What is a guard clause in Python?

A guard clause is an early return or raise at the top of a function that handles error or edge cases immediately, before the main logic. Instead of nesting the happy path inside multiple if blocks, guard clauses reject invalid inputs at the top and leave the main logic flat and readable. This pattern is widely used in professional Python code.

What is the difference between and and or in Python conditions?

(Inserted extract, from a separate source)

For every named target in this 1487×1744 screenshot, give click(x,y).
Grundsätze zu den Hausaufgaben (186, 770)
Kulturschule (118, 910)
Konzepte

and requires every condition to be True — one False makes the whole expression False. or requires at least one condition to be True — only returns False when every condition is False. A common mistake is using and when checking one variable against multiple values: day == "Saturday" and day == "Sunday" can never be True. Use or or in for multiple value checks.

What is the match statement in Python?

match was introduced in Python 3.10 as a structural pattern matching statement. It checks one expression against multiple specific patterns — cleaner than a long elif chain when comparing a variable against literal values. The case _: at the end serves as the default fallback, equivalent to else.